My long time promised recipe for Eggless Lasdi Pav is here! Soft, fluffy Indian bread made with flour and dry rapid yeast. To be true I was very much impressed with myself when I made these laadi Pav (dinner rolls). I have tried making this recipe a few times and I am sharing all my tips to avoid all the mistakes for the softest Laadi Pav. So wait no further and make these soft buttery Laadi Pav and enjoy with your main dish.
Mix dry ingredients - flour, rapid rise yeast and salt in a bowl.
Add 1 cup of warm milk and knead well till dough is soft.
Then add 2 tbsp of softed butter and the remaining half cup of milk and knead again really well.
Cover with a cling wrap and leave in a warm place for 2 hours. The dough will rise and will double in quantity.

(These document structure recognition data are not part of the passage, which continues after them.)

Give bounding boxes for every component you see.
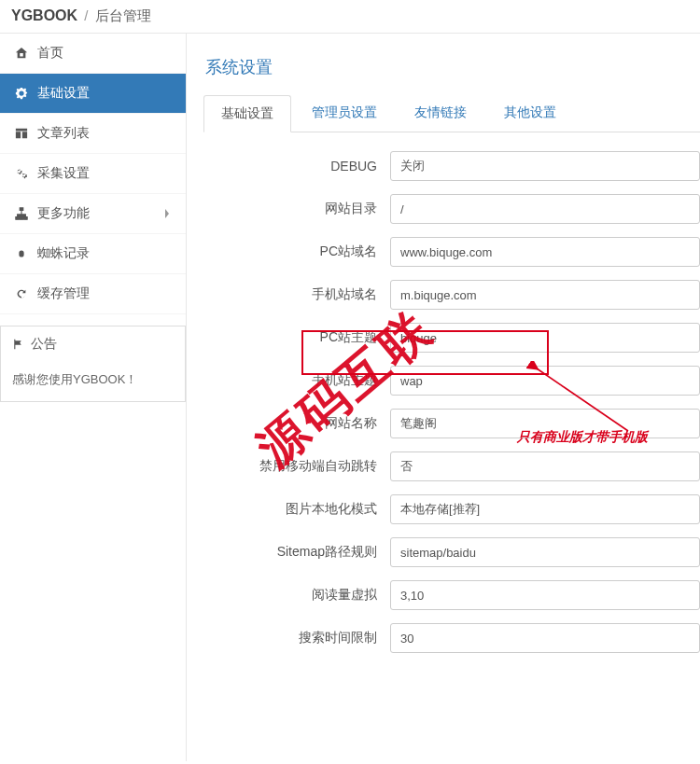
row-site-name: 网站名称 bbox=[203, 409, 700, 438]
notice-body: 感谢您使用YGBOOK！ bbox=[1, 362, 185, 401]
sidebar-item-label: 采集设置 bbox=[37, 165, 90, 182]
tab-other[interactable]: 其他设置 bbox=[487, 95, 573, 132]
sidebar-item-label: 更多功能 bbox=[37, 205, 90, 222]
row-m-theme: 手机站主题 bbox=[203, 366, 700, 396]
sitemap-icon bbox=[15, 207, 30, 220]
svg-rect-2 bbox=[20, 217, 23, 220]
page-title: 系统设置 bbox=[205, 56, 700, 78]
input-search-limit[interactable] bbox=[390, 623, 700, 653]
sidebar-item-collect[interactable]: 采集设置 bbox=[0, 154, 186, 194]
input-no-mjump[interactable] bbox=[390, 451, 700, 481]
row-webroot: 网站目录 bbox=[203, 194, 700, 224]
row-read-fake: 阅读量虚拟 bbox=[203, 580, 700, 610]
row-m-domain: 手机站域名 bbox=[203, 280, 700, 310]
label-m-domain: 手机站域名 bbox=[203, 286, 390, 303]
svg-rect-1 bbox=[16, 217, 20, 220]
row-sitemap: Sitemap路径规则 bbox=[203, 537, 700, 567]
cogs-icon bbox=[15, 167, 30, 180]
sidebar-item-settings[interactable]: 基础设置 bbox=[0, 74, 186, 114]
row-pc-domain: PC站域名 bbox=[203, 237, 700, 267]
sidebar-item-label: 文章列表 bbox=[37, 125, 90, 142]
input-debug[interactable] bbox=[390, 151, 700, 181]
label-no-mjump: 禁用移动端自动跳转 bbox=[203, 458, 390, 475]
input-read-fake[interactable] bbox=[390, 580, 700, 610]
sidebar-item-label: 蜘蛛记录 bbox=[37, 245, 90, 262]
input-pc-domain[interactable] bbox=[390, 237, 700, 267]
row-no-mjump: 禁用移动端自动跳转 bbox=[203, 451, 700, 481]
label-pc-domain: PC站域名 bbox=[203, 243, 390, 260]
sidebar-item-label: 首页 bbox=[37, 45, 63, 62]
input-site-name[interactable] bbox=[390, 409, 700, 438]
sidebar-item-home[interactable]: 首页 bbox=[0, 34, 186, 74]
tab-admin[interactable]: 管理员设置 bbox=[295, 95, 394, 132]
tab-basic[interactable]: 基础设置 bbox=[203, 95, 291, 132]
sidebar: 首页 基础设置 文章列表 采集设置 更多功能 bbox=[0, 34, 187, 761]
input-m-theme[interactable] bbox=[390, 366, 700, 396]
app-header: YGBOOK / 后台管理 bbox=[0, 0, 700, 34]
sidebar-item-articles[interactable]: 文章列表 bbox=[0, 114, 186, 154]
sidebar-item-more[interactable]: 更多功能 bbox=[0, 194, 186, 234]
main-content: 系统设置 基础设置 管理员设置 友情链接 其他设置 DEBUG 网站目录 PC站… bbox=[187, 34, 700, 761]
input-sitemap[interactable] bbox=[390, 537, 700, 567]
label-m-theme: 手机站主题 bbox=[203, 372, 390, 389]
brand-name: YGBOOK bbox=[11, 7, 77, 23]
gear-icon bbox=[15, 87, 30, 100]
label-search-limit: 搜索时间限制 bbox=[203, 630, 390, 646]
row-debug: DEBUG bbox=[203, 151, 700, 181]
row-search-limit: 搜索时间限制 bbox=[203, 623, 700, 653]
breadcrumb: 后台管理 bbox=[95, 7, 151, 23]
flag-icon bbox=[12, 339, 23, 350]
notice-panel: 公告 感谢您使用YGBOOK！ bbox=[0, 326, 186, 402]
label-debug: DEBUG bbox=[203, 159, 390, 174]
chevron-right-icon bbox=[163, 208, 171, 219]
notice-title: 公告 bbox=[31, 336, 57, 351]
breadcrumb-sep: / bbox=[84, 7, 88, 23]
row-img-mode: 图片本地化模式 bbox=[203, 494, 700, 524]
svg-rect-0 bbox=[20, 208, 23, 211]
label-site-name: 网站名称 bbox=[203, 415, 390, 432]
notice-title-row: 公告 bbox=[1, 326, 185, 362]
sidebar-item-cache[interactable]: 缓存管理 bbox=[0, 274, 186, 314]
refresh-icon bbox=[15, 287, 30, 300]
label-pc-theme: PC站主题 bbox=[203, 329, 390, 346]
tabs: 基础设置 管理员设置 友情链接 其他设置 bbox=[203, 95, 700, 132]
label-img-mode: 图片本地化模式 bbox=[203, 501, 390, 518]
label-webroot: 网站目录 bbox=[203, 201, 390, 217]
svg-rect-3 bbox=[24, 217, 28, 220]
label-sitemap: Sitemap路径规则 bbox=[203, 544, 390, 561]
bug-icon bbox=[15, 247, 30, 260]
home-icon bbox=[15, 47, 30, 60]
input-webroot[interactable] bbox=[390, 194, 700, 224]
settings-form: DEBUG 网站目录 PC站域名 手机站域名 PC站主题 手机站主题 bbox=[203, 132, 700, 653]
table-icon bbox=[15, 127, 30, 140]
sidebar-item-label: 基础设置 bbox=[37, 85, 90, 102]
tab-links[interactable]: 友情链接 bbox=[398, 95, 483, 132]
input-m-domain[interactable] bbox=[390, 280, 700, 310]
sidebar-item-spider[interactable]: 蜘蛛记录 bbox=[0, 234, 186, 274]
sidebar-item-label: 缓存管理 bbox=[37, 285, 90, 302]
row-pc-theme: PC站主题 bbox=[203, 323, 700, 353]
input-pc-theme[interactable] bbox=[390, 323, 700, 353]
input-img-mode[interactable] bbox=[390, 494, 700, 524]
label-read-fake: 阅读量虚拟 bbox=[203, 587, 390, 604]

Punch the dough and make 12 equal balls.
Place them in a greased tray with equal space in between them. Brush milk on the balls. Cover with a cling wrap.
Leave the tray for 30 minutes in a warm area.

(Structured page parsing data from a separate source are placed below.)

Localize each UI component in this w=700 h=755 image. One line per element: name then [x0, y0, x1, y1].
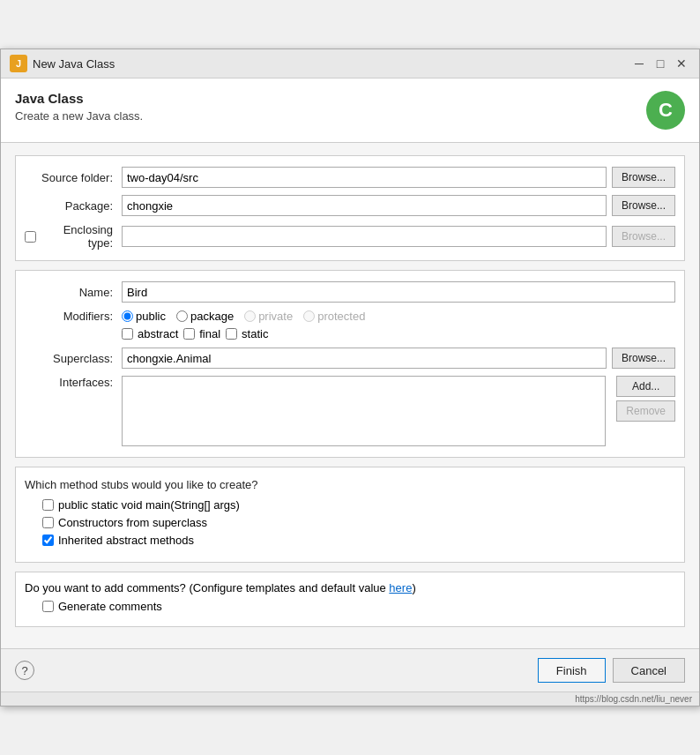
stub-inherited-item: Inherited abstract methods — [42, 534, 675, 547]
content-area: Source folder: Browse... Package: Browse… — [1, 143, 699, 648]
help-button[interactable]: ? — [15, 661, 34, 680]
modifier-public-label: public — [136, 310, 166, 323]
window-controls: ─ □ ✕ — [630, 55, 690, 72]
package-label: Package: — [25, 199, 122, 213]
modifier-package-radio[interactable] — [176, 310, 188, 322]
comments-title-before: Do you want to add comments? (Configure … — [25, 581, 389, 594]
modifiers-label: Modifiers: — [25, 310, 122, 323]
java-logo: C — [646, 91, 685, 130]
modifier-static-label: static — [242, 327, 268, 340]
interfaces-buttons: Add... Remove — [611, 376, 675, 422]
enclosing-type-label: Enclosing type: — [40, 223, 113, 250]
stub-constructors-checkbox[interactable] — [42, 517, 54, 528]
enclosing-type-browse-button[interactable]: Browse... — [612, 226, 675, 247]
stub-constructors-label[interactable]: Constructors from superclass — [42, 516, 207, 529]
interfaces-input[interactable] — [122, 376, 606, 446]
finish-button[interactable]: Finish — [538, 658, 606, 683]
minimize-button[interactable]: ─ — [630, 55, 648, 72]
new-java-class-dialog: J New Java Class ─ □ ✕ Java Class Create… — [0, 49, 700, 706]
modifiers-row: Modifiers: public package pr — [25, 310, 675, 340]
modifier-protected-radio[interactable] — [303, 310, 315, 322]
generate-comments-text: Generate comments — [58, 600, 162, 613]
generate-comments-checkbox[interactable] — [42, 601, 54, 612]
modifier-public-radio[interactable] — [122, 310, 133, 322]
interfaces-add-button[interactable]: Add... — [616, 376, 675, 397]
enclosing-type-label-container: Enclosing type: — [25, 223, 122, 250]
modifier-package-option[interactable]: package — [176, 310, 234, 323]
comments-title-after: ) — [412, 581, 415, 594]
footer-buttons: Finish Cancel — [538, 658, 685, 683]
name-row: Name: — [25, 281, 675, 303]
title-bar: J New Java Class ─ □ ✕ — [1, 49, 699, 78]
title-bar-left: J New Java Class — [10, 55, 115, 72]
modifier-static-option[interactable]: static — [226, 327, 268, 340]
name-modifiers-section: Name: Modifiers: public package — [15, 270, 685, 458]
source-folder-label: Source folder: — [25, 171, 122, 184]
modifier-abstract-checkbox[interactable] — [122, 328, 133, 340]
header-subtitle: Create a new Java class. — [15, 109, 143, 123]
package-browse-button[interactable]: Browse... — [612, 195, 675, 216]
footer: ? Finish Cancel — [1, 648, 699, 691]
stub-inherited-label[interactable]: Inherited abstract methods — [42, 534, 194, 547]
name-label: Name: — [25, 286, 122, 299]
comments-section: Do you want to add comments? (Configure … — [15, 572, 685, 627]
header-section: Java Class Create a new Java class. C — [1, 78, 699, 143]
generate-comments-item: Generate comments — [42, 600, 675, 613]
window-title: New Java Class — [33, 57, 115, 71]
interfaces-label: Interfaces: — [25, 376, 122, 389]
superclass-row: Superclass: Browse... — [25, 348, 675, 369]
modifier-private-option[interactable]: private — [244, 310, 293, 323]
stub-constructors-text: Constructors from superclass — [58, 516, 207, 529]
modifier-final-label: final — [199, 327, 220, 340]
superclass-input[interactable] — [122, 348, 607, 369]
interfaces-row: Interfaces: Add... Remove — [25, 376, 675, 446]
modifier-static-checkbox[interactable] — [226, 328, 237, 340]
modifiers-options: public package private protected — [122, 310, 372, 340]
maximize-button[interactable]: □ — [652, 55, 669, 72]
modifier-private-radio[interactable] — [244, 310, 256, 322]
modifier-abstract-label: abstract — [138, 327, 178, 340]
modifier-final-option[interactable]: final — [183, 327, 220, 340]
stub-inherited-checkbox[interactable] — [42, 534, 54, 546]
modifier-abstract-option[interactable]: abstract — [122, 327, 178, 340]
package-input[interactable] — [122, 195, 607, 216]
modifier-private-label: private — [258, 310, 293, 323]
comments-title: Do you want to add comments? (Configure … — [25, 581, 675, 594]
source-folder-input[interactable] — [122, 167, 607, 188]
stub-main-label[interactable]: public static void main(String[] args) — [42, 498, 240, 512]
url-bar: https://blog.csdn.net/liu_never — [1, 691, 699, 706]
modifier-public-option[interactable]: public — [122, 310, 166, 323]
comments-link[interactable]: here — [389, 581, 412, 594]
superclass-browse-button[interactable]: Browse... — [612, 348, 675, 369]
source-folder-row: Source folder: Browse... — [25, 167, 675, 188]
modifier-package-label: package — [190, 310, 234, 323]
name-input[interactable] — [122, 281, 675, 303]
stub-main-text: public static void main(String[] args) — [58, 498, 240, 512]
enclosing-type-checkbox[interactable] — [25, 231, 36, 243]
modifier-final-checkbox[interactable] — [183, 328, 195, 340]
dialog-icon: J — [10, 55, 27, 72]
modifier-protected-label: protected — [317, 310, 365, 323]
source-package-section: Source folder: Browse... Package: Browse… — [15, 155, 685, 261]
generate-comments-label[interactable]: Generate comments — [42, 600, 162, 613]
stub-main-checkbox[interactable] — [42, 499, 54, 511]
stubs-section: Which method stubs would you like to cre… — [15, 467, 685, 563]
interfaces-remove-button[interactable]: Remove — [616, 400, 675, 422]
package-row: Package: Browse... — [25, 195, 675, 216]
header-title: Java Class — [15, 91, 143, 106]
stub-constructors-item: Constructors from superclass — [42, 516, 675, 529]
source-folder-browse-button[interactable]: Browse... — [612, 167, 675, 188]
enclosing-type-row: Enclosing type: Browse... — [25, 223, 675, 250]
close-button[interactable]: ✕ — [673, 55, 690, 72]
stub-inherited-text: Inherited abstract methods — [58, 534, 194, 547]
modifier-protected-option[interactable]: protected — [303, 310, 365, 323]
stub-main-item: public static void main(String[] args) — [42, 498, 675, 512]
header-text: Java Class Create a new Java class. — [15, 91, 143, 123]
superclass-label: Superclass: — [25, 352, 122, 365]
enclosing-type-input[interactable] — [122, 226, 607, 247]
stubs-title: Which method stubs would you like to cre… — [25, 478, 675, 491]
cancel-button[interactable]: Cancel — [613, 658, 685, 683]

Bake in a pre heated oven at 350 F for 20 minutes or until the top is brown in color.
When it comes out of the oven, immediately run butter over them and cover it with a damp cloth.
1. Make sure you are kneading the dough really well! The dough has to soft and not stiff.

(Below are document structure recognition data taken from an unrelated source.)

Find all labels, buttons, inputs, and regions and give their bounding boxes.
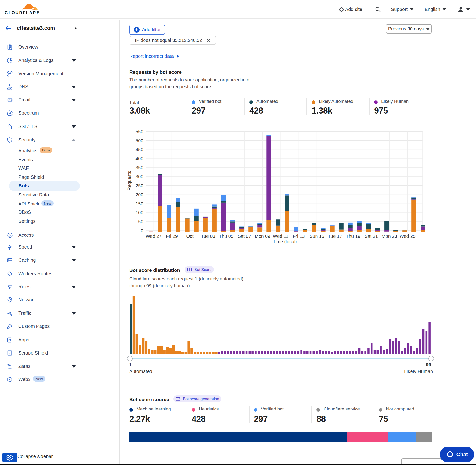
svg-text:250: 250: [136, 183, 143, 188]
svg-text:450: 450: [136, 147, 143, 152]
svg-text:Fri 13: Fri 13: [293, 233, 305, 239]
svg-text:500: 500: [136, 138, 143, 143]
svg-text:Sat 07: Sat 07: [238, 233, 251, 239]
svg-text:Fri 29: Fri 29: [166, 233, 178, 239]
svg-text:Thu 05: Thu 05: [219, 233, 233, 239]
svg-text:150: 150: [136, 201, 143, 206]
svg-text:350: 350: [136, 165, 143, 170]
svg-text:300: 300: [136, 174, 143, 179]
svg-text:Sun 15: Sun 15: [309, 233, 324, 239]
svg-text:200: 200: [136, 192, 143, 197]
svg-text:Tue 03: Tue 03: [201, 233, 215, 239]
svg-text:Requests: Requests: [127, 171, 132, 191]
svg-text:Thu 19: Thu 19: [346, 233, 360, 239]
svg-text:Oct: Oct: [186, 233, 194, 239]
svg-text:100: 100: [136, 210, 143, 215]
svg-text:400: 400: [136, 156, 143, 161]
svg-text:Wed 27: Wed 27: [146, 233, 162, 239]
svg-text:Wed 25: Wed 25: [400, 233, 415, 239]
svg-text:Time (local): Time (local): [273, 239, 297, 244]
svg-text:0: 0: [141, 228, 143, 233]
svg-text:50: 50: [138, 219, 143, 224]
svg-text:Wed 11: Wed 11: [273, 233, 288, 239]
svg-text:Mon 23: Mon 23: [382, 233, 397, 239]
svg-text:Mon 09: Mon 09: [255, 233, 270, 239]
svg-text:550: 550: [136, 129, 143, 134]
svg-text:Sat 21: Sat 21: [365, 233, 378, 239]
svg-text:Tue 17: Tue 17: [328, 233, 342, 239]
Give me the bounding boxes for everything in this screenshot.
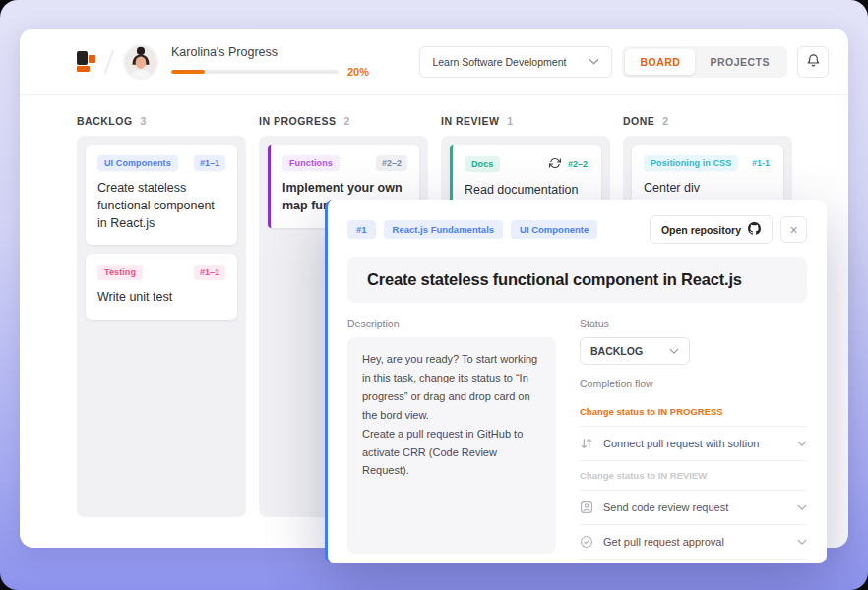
- notifications-button[interactable]: [797, 46, 829, 78]
- task-modal: #1 React.js Fundamentals UI Componente O…: [325, 200, 827, 563]
- flow-task-step[interactable]: Connect pull request with soltion: [580, 427, 807, 461]
- column-title: DONE: [623, 115, 654, 127]
- tag-pill: Testing: [97, 265, 143, 280]
- tag-pill: Docs: [465, 156, 500, 172]
- flow-task-step[interactable]: Send code review request: [580, 491, 807, 525]
- course-select-value: Learn Software Development: [432, 56, 566, 68]
- task-ref: #1-1: [750, 155, 772, 171]
- tab-board[interactable]: BOARD: [625, 49, 695, 75]
- chevron-down-icon: [669, 348, 679, 355]
- modal-tag: UI Componente: [511, 220, 597, 239]
- tab-projects[interactable]: PROJECTS: [695, 49, 784, 75]
- course-select[interactable]: Learn Software Development: [419, 46, 612, 78]
- column-count: 3: [141, 115, 147, 127]
- task-title: Center div: [644, 180, 772, 198]
- bell-icon: [806, 53, 821, 71]
- column-backlog: BACKLOG3 UI Components #1–1 Create state…: [77, 111, 246, 517]
- breadcrumb-slash: [104, 49, 115, 74]
- chevron-down-icon: [797, 539, 807, 546]
- column-count: 2: [662, 115, 668, 127]
- modal-title-box: Create stateless functional component in…: [347, 257, 807, 303]
- approval-icon: [580, 535, 593, 549]
- task-card[interactable]: Testing #1–1 Write unit test: [86, 254, 237, 320]
- description-text: Hey, are you ready? To start working in …: [347, 337, 556, 554]
- flow-status-step: Change status to IN PROGRESS: [580, 397, 807, 427]
- task-title: Create stateless functional component in…: [97, 180, 225, 232]
- view-toggle: BOARD PROJECTS: [622, 46, 787, 78]
- task-ref: #1–1: [194, 265, 225, 280]
- column-count: 1: [507, 115, 513, 127]
- flow-task-label: Connect pull request with soltion: [603, 438, 759, 449]
- app-header: Karolina's Progress 20% Learn Software D…: [20, 29, 848, 95]
- description-label: Description: [347, 318, 556, 329]
- code-review-icon: [580, 501, 593, 514]
- close-icon[interactable]: ×: [780, 216, 807, 243]
- flow-task-label: Get pull request approval: [603, 536, 724, 548]
- chevron-down-icon: [797, 441, 807, 447]
- open-repository-button[interactable]: Open repository: [650, 215, 773, 244]
- status-select-value: BACKLOG: [590, 345, 643, 357]
- column-title: BACKLOG: [77, 115, 133, 127]
- chevron-down-icon: [797, 504, 807, 511]
- completion-flow: Change status to IN PROGRESS Connect pul…: [580, 397, 807, 563]
- column-title: IN PROGRESS: [259, 115, 336, 127]
- task-title: Write unit test: [97, 289, 225, 307]
- flow-task-step[interactable]: Get pull request approval: [580, 525, 807, 560]
- progress-bar: [171, 70, 339, 74]
- task-ref: #1–1: [194, 155, 225, 171]
- task-ref: #2–2: [376, 155, 407, 171]
- pull-request-icon: [580, 437, 593, 450]
- flow-task-step[interactable]: Merge your code: [580, 560, 807, 563]
- flow-task-label: Send code review request: [603, 502, 728, 513]
- app-logo: [77, 51, 95, 72]
- flow-status-step: Change status to IN REVIEW: [580, 461, 807, 491]
- page-background: Karolina's Progress 20% Learn Software D…: [0, 0, 868, 590]
- user-progress-title: Karolina's Progress: [171, 45, 369, 59]
- task-ref: #2–2: [566, 156, 589, 172]
- tag-pill: UI Components: [97, 155, 178, 171]
- sync-icon: [549, 155, 561, 173]
- column-count: 2: [343, 115, 349, 127]
- avatar[interactable]: [123, 44, 158, 80]
- modal-title: Create stateless functional component in…: [367, 270, 787, 289]
- status-select[interactable]: BACKLOG: [580, 337, 690, 365]
- column-title: IN REVIEW: [441, 115, 499, 127]
- github-icon: [748, 222, 761, 237]
- progress-percent: 20%: [347, 66, 369, 78]
- modal-tag: React.js Fundamentals: [384, 220, 503, 239]
- tag-pill: Positioning in CSS: [644, 155, 738, 171]
- completion-flow-label: Completion flow: [580, 378, 807, 389]
- tag-pill: Functions: [282, 155, 340, 171]
- task-card[interactable]: UI Components #1–1 Create stateless func…: [86, 145, 237, 245]
- status-label: Status: [580, 318, 807, 329]
- progress-fill: [171, 70, 205, 74]
- chevron-down-icon: [589, 58, 599, 66]
- avatar-illustration: [125, 46, 156, 78]
- column-body: UI Components #1–1 Create stateless func…: [77, 136, 246, 517]
- modal-tag: #1: [347, 220, 376, 239]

2. If you are like me who can not knead the dough well, then use a food processor or kitchen aid to knead your dough.
3. It is very important to cover the pav with a damp cloth as soon as you take them out of the oven. This step is going to make the pav really soft.
4. If you are not using rapid yeast, then follow the directions written in the packet to activate the yeast.